Finally, it is also relevant to note that the release of records under FOI is, in effect, regarded as release to the world at large given that the Act places no constraints on the uses to which the information contained in those records may be put.
The applicant sought access to the following records:
The HSE refused access to the records at issue in full or in part on the basis of sections 29(1)(a), 30(1)(c), 31(1)(a), 32(1)(a), 33(3)(c)(iii), 35(1)(b), 36(1)(b), 36(1)(c) and 40(1)(b) of the FOI Act.
Having carefully examined the records in question, it appears to me section 31(1)(a) is of most relevance. Accordingly, I will consider the applicability of section 31(1)(a) to the information at issue in the first instance.
Section 31(1)
The HSE relied on section 31(1)(a) in respect of its refusal to grant access to Procurement records 14, 15, 22, 23, 24, 25, 26, 27, 28, 29 and 30 in full and IIS records 15, 33 and 64, which were withheld in part. Having carefully examined the records concerned, I am satisfied that this exemption is also relevant to Procurement record 21, which the HSE refused in full.
Section 31(1)(a) is a mandatory exemption, which applies to a record that would be exempt from production in proceedings in a court on the ground of legal professional privilege (LPP). It does not require the consideration of the public interest. LPP enables the client to maintain the confidentiality of two types of communication:
The concept of “once privileged always privileged” applies to advice privilege, and thus, unless otherwise lost or waived, lasts indefinitely. The Commissioner also takes the view that privilege attaches to records that form part of a continuum of correspondence that results from an original request for advice. Section 31 (1)(a) does not require consideration of the public interest.
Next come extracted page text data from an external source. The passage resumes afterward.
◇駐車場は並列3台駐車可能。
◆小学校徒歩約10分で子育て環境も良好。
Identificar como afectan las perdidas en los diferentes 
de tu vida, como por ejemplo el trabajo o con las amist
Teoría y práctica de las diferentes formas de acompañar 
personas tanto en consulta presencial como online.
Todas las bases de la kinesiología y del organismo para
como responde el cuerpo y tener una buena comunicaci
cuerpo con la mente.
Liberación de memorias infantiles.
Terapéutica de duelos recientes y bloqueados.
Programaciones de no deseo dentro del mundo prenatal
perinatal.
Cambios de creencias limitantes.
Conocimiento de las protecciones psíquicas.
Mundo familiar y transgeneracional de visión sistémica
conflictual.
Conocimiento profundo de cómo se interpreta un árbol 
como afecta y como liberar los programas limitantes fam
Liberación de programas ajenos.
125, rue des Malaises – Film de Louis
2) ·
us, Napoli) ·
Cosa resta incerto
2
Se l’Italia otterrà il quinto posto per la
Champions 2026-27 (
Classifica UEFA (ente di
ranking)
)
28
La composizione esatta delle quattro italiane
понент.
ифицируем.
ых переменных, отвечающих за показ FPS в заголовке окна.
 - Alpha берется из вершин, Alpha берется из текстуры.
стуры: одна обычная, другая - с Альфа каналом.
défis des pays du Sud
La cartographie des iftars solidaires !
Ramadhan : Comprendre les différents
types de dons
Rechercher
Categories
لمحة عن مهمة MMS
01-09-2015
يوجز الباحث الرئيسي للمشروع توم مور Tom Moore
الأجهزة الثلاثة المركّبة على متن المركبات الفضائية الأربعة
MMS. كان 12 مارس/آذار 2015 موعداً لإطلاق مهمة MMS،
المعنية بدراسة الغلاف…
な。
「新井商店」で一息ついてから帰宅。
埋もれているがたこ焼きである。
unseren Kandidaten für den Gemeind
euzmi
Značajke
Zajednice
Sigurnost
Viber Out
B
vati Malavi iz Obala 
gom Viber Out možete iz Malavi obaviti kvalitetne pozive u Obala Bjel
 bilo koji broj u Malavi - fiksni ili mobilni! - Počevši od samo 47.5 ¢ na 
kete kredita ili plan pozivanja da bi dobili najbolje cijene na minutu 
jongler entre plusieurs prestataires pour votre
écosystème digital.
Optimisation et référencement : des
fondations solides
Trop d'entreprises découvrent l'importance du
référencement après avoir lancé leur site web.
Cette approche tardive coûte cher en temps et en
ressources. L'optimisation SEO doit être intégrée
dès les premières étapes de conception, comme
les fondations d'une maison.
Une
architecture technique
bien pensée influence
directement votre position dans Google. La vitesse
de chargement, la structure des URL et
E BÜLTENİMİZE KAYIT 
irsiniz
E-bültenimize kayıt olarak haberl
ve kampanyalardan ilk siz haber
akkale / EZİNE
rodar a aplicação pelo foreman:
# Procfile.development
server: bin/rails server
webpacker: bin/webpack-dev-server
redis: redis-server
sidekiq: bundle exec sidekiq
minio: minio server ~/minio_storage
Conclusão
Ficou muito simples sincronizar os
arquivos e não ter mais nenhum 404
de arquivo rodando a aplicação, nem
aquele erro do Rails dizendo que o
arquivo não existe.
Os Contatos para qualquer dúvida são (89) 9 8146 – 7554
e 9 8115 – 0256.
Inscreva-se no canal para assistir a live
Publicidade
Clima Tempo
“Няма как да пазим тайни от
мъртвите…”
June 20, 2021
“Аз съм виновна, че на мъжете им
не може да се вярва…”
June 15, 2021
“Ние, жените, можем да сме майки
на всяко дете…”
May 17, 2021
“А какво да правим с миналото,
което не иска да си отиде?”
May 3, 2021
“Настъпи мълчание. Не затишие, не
Where a claim for exemption is made on the basis that the records are covered by LPP, each record should be considered in its own right.
In its submissions, the HSE essentially stated that the records were created for the dominant purpose of seeking legal advice. It said that it sought this advice in relation to the justification for proceeding with a negotiated procedure without publication in relation to the HPVP in the “[prevailing] circumstances” i.e. during the emergency situation related to the Covid-19 crisis. It stated that the legal advice concerned was provided by its legal advisers acting in their professional capacity. It also stated that the type of records which it considered to be exempt under section 31(1)(a) were draft documents, confidential e-mails between its legal advisers and the HSE concerning relevant matters and closely related material which would “disclose the substance of such communications”. It further stated that the legal advice was necessary as a defence against the “real possibility of a procedural challenge or query… as to the correctness or effectiveness of [the] steps contemplated”.
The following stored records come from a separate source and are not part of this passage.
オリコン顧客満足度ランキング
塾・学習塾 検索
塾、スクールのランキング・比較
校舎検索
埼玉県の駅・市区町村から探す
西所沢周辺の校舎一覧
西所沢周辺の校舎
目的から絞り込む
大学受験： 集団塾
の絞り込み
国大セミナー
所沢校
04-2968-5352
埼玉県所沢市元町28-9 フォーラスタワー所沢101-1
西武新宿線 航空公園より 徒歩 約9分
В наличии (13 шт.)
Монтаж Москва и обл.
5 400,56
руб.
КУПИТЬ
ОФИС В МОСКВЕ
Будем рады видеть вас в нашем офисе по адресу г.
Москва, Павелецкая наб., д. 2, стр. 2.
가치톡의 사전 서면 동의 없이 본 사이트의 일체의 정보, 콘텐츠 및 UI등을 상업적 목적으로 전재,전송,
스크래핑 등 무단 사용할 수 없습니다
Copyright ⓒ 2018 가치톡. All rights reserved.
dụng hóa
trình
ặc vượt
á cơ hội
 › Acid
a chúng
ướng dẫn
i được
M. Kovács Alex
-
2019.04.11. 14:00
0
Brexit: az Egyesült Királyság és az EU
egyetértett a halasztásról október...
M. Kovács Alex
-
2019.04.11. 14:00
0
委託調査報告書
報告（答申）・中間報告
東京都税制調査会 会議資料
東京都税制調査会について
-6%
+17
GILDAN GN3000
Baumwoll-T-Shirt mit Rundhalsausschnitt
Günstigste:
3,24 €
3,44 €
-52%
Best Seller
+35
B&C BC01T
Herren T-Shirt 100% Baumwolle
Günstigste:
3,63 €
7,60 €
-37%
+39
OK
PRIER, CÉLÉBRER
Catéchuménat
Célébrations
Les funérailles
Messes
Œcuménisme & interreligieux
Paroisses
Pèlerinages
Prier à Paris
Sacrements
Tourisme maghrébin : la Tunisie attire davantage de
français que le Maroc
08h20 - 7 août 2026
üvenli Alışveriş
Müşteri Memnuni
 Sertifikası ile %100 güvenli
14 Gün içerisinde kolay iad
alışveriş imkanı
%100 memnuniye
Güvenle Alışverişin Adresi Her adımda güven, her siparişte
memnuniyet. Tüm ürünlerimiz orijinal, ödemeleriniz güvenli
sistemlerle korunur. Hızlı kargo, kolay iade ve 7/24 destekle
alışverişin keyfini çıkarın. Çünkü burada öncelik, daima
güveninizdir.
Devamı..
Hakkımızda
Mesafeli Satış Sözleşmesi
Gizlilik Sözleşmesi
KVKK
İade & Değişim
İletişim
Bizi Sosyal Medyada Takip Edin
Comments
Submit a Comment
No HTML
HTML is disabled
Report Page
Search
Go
I must be circumspect in my description of withheld records. Having carefully considered the records at issue, I am satisfied that the majority of the records concerned comprise confidential communications made between the HSE and its professional legal adviser for
the purpose of obtaining and giving legal advice, or form part of a continuum of correspondence resulting from the original request for advice. Accordingly, I find that section 31(1)(a) applies to Procurement records 14-15, 21, 22-23, 26, 28 and 29, and IIS records 15, 33 and 64 in part and that the HSE was justified in refusing to grant access to these records on the basis of section 31(1)(a) of the FOI Act.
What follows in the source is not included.